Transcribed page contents
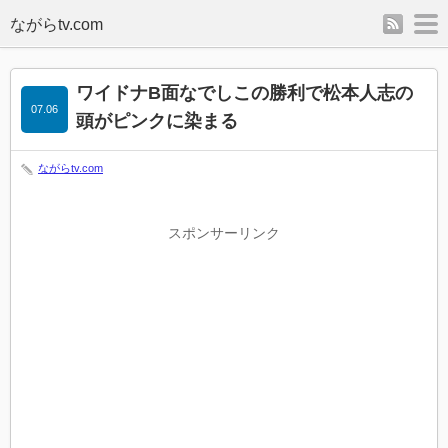
rss
m
ワイドナB面なでしこの勝利で松本人志の
07.06
頭がピンクに染まる
ながらtv.com
スポンサーリンク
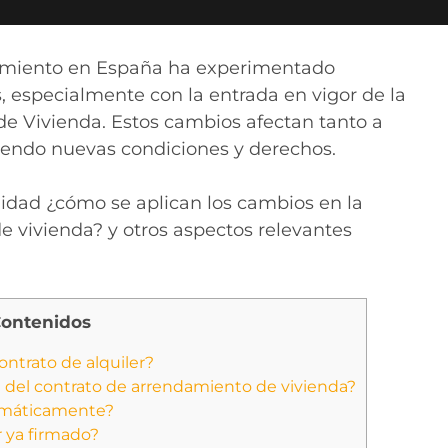
damiento en España ha experimentado
s, especialmente con la entrada en vigor de la
e Vivienda. Estos cambios afectan tanto a
iendo nuevas condiciones y derechos.
didad ¿cómo se aplican los cambios en la
e vivienda? y otros aspectos relevantes
Contenidos
ontrato de alquiler?
 del contrato de arrendamiento de vivienda?
tomáticamente?
r ya firmado?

Goal of the exercise ->
Looking at the data above, how many lines hold the word "cambios"? Respond with the number alone.

Output of the exercise ->
2